*** Opening Supplied data ***

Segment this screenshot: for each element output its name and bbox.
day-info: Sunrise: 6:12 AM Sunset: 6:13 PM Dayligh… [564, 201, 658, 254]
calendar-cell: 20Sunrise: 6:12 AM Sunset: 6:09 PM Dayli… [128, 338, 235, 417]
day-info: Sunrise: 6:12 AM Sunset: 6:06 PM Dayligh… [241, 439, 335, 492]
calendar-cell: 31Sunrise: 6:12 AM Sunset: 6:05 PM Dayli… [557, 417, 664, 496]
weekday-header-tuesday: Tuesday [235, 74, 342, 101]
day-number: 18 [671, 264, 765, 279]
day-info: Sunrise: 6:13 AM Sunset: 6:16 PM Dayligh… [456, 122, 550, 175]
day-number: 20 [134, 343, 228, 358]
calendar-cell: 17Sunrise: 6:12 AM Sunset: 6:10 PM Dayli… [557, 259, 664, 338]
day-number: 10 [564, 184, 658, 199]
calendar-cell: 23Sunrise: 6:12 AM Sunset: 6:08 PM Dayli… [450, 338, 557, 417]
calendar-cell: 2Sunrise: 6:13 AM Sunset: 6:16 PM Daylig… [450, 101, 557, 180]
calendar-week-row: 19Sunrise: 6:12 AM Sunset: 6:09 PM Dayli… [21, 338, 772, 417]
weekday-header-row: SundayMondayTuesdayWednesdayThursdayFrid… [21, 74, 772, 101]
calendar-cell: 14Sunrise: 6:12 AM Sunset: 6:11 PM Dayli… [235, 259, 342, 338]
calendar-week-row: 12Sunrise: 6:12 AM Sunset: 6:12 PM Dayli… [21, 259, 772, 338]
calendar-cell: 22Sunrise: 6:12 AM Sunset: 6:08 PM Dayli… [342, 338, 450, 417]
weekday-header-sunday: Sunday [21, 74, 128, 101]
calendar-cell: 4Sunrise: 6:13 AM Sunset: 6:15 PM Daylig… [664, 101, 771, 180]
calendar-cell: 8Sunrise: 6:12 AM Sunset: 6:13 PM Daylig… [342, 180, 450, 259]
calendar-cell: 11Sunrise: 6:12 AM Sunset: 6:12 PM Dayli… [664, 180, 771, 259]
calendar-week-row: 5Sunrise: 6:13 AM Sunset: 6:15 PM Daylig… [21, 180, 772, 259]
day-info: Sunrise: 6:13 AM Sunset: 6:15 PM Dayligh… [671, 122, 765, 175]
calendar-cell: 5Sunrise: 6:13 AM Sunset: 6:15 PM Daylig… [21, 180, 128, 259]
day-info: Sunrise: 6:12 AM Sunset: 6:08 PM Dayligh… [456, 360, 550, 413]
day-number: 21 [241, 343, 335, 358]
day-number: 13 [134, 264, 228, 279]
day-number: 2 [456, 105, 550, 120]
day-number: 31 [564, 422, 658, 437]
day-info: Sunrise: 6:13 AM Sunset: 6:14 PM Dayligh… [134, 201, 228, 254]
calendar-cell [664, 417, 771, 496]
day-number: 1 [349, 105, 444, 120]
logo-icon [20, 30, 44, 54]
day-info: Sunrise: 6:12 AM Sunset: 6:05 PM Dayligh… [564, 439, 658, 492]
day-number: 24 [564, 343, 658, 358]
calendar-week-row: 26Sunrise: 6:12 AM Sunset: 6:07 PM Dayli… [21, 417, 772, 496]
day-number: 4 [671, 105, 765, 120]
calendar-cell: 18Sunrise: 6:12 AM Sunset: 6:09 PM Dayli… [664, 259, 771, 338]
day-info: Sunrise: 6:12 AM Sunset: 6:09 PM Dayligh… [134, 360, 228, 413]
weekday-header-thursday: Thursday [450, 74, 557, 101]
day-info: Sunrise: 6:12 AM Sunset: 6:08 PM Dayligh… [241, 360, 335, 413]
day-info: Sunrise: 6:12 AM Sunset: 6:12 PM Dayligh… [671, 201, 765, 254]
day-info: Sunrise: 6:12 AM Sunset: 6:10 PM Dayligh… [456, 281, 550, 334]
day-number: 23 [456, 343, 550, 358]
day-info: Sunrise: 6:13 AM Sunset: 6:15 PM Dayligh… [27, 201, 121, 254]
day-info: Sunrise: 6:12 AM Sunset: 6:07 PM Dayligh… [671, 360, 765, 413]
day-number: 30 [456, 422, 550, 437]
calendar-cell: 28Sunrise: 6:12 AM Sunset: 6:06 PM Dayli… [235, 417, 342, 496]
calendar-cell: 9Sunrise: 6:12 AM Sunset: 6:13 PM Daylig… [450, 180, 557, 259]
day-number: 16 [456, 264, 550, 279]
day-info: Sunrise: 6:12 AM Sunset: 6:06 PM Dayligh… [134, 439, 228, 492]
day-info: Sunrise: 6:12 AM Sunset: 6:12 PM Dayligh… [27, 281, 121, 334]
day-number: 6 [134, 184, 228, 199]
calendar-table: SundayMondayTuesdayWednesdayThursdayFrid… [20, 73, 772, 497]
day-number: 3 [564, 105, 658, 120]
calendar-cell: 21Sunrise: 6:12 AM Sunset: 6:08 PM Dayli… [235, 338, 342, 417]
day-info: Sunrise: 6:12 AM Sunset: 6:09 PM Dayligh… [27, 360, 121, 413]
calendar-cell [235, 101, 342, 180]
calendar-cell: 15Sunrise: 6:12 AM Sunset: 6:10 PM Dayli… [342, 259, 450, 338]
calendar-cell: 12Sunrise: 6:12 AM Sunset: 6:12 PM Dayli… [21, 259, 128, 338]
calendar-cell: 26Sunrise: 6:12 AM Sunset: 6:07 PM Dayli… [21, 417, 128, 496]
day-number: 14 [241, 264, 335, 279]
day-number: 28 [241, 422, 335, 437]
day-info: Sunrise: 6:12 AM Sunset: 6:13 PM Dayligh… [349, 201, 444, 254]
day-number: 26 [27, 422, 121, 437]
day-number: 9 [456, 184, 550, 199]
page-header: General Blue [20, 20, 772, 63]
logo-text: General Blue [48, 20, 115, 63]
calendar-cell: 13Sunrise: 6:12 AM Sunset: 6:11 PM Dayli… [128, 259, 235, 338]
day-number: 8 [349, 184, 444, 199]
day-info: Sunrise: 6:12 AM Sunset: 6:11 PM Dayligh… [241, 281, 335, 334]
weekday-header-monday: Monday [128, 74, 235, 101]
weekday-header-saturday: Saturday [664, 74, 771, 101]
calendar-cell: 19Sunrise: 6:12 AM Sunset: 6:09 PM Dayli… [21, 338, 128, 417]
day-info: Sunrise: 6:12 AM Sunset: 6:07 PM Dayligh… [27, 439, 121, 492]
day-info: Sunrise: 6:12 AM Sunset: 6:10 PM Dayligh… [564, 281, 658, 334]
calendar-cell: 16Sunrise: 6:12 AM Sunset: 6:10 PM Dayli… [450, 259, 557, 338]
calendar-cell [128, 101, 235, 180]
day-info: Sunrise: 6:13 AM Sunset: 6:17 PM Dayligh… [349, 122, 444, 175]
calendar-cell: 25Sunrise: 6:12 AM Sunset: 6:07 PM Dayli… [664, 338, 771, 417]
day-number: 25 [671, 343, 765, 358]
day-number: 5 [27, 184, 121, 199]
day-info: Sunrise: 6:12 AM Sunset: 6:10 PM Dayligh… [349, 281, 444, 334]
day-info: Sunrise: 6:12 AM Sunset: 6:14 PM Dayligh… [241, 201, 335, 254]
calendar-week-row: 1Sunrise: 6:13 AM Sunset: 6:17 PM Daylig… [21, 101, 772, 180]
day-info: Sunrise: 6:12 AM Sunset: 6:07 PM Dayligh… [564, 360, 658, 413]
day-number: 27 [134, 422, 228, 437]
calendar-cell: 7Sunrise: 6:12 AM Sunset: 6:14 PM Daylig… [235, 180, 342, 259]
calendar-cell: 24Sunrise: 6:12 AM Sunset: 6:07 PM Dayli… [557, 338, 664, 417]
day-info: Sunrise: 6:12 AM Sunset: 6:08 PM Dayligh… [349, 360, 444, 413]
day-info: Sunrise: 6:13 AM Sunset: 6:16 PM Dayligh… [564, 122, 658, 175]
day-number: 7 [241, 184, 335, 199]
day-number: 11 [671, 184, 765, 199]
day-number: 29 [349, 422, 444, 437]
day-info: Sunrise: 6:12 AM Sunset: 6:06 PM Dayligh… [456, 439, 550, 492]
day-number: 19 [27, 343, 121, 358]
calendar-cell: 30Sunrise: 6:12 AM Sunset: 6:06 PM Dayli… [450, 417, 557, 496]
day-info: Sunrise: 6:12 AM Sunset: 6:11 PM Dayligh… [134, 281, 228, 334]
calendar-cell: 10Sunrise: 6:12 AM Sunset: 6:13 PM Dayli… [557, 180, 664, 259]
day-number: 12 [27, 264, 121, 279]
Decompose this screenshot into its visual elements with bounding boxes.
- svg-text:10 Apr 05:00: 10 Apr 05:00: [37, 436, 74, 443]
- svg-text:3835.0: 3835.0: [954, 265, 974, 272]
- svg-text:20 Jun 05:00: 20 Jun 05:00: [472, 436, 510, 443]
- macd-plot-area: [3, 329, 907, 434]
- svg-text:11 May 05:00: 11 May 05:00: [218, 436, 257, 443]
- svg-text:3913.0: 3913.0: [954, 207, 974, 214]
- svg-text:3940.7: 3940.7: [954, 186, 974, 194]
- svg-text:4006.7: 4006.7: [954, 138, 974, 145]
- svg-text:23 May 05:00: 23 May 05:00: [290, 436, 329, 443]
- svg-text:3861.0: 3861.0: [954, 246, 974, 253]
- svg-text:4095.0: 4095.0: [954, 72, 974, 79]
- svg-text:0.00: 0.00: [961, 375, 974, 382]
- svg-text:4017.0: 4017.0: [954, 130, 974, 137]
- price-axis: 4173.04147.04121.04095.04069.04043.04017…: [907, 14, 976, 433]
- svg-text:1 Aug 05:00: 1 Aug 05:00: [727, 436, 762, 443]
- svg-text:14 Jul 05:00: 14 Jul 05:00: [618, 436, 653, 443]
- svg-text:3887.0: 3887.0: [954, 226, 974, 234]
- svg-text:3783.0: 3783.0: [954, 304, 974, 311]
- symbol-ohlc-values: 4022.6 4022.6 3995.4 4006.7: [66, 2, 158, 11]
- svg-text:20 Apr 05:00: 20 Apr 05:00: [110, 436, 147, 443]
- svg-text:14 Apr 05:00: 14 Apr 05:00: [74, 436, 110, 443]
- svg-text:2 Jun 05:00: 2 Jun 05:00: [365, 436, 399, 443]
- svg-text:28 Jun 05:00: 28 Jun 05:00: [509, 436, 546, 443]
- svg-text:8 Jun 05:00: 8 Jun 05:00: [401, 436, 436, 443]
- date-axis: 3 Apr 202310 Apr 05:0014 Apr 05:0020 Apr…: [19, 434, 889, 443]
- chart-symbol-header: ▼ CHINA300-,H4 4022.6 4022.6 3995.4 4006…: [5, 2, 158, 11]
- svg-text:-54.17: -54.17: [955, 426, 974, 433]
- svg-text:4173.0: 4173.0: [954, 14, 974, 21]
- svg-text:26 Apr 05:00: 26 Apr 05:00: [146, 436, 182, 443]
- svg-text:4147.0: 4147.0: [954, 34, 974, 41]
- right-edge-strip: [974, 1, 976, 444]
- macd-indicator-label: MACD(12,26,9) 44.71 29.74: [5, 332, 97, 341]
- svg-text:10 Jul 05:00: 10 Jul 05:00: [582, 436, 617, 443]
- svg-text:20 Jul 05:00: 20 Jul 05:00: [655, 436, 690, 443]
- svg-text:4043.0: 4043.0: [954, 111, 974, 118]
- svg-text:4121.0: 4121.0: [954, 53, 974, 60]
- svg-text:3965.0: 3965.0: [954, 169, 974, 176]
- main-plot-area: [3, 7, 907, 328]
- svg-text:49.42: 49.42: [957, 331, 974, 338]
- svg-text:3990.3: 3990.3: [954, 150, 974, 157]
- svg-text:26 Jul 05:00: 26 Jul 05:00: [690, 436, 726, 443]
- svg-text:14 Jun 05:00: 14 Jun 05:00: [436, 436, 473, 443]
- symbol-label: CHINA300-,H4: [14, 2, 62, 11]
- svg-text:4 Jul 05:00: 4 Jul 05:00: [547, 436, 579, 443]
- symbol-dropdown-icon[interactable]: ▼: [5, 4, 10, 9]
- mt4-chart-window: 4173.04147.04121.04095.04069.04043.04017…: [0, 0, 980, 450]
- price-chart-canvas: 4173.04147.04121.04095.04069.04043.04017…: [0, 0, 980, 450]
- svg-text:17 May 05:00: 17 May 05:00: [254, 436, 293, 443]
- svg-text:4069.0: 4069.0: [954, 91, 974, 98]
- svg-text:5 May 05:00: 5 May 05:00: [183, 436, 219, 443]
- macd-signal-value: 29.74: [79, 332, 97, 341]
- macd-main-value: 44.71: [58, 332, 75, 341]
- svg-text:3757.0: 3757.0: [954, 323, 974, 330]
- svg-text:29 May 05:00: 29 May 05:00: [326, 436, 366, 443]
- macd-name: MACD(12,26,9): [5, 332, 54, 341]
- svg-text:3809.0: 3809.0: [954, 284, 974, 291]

*** Closing Supplied data ***

What is required
Using the records above, list each line that includes "Blue".

Response area
page-header: General Blue [20, 20, 772, 63]
logo-text: General Blue [48, 20, 115, 63]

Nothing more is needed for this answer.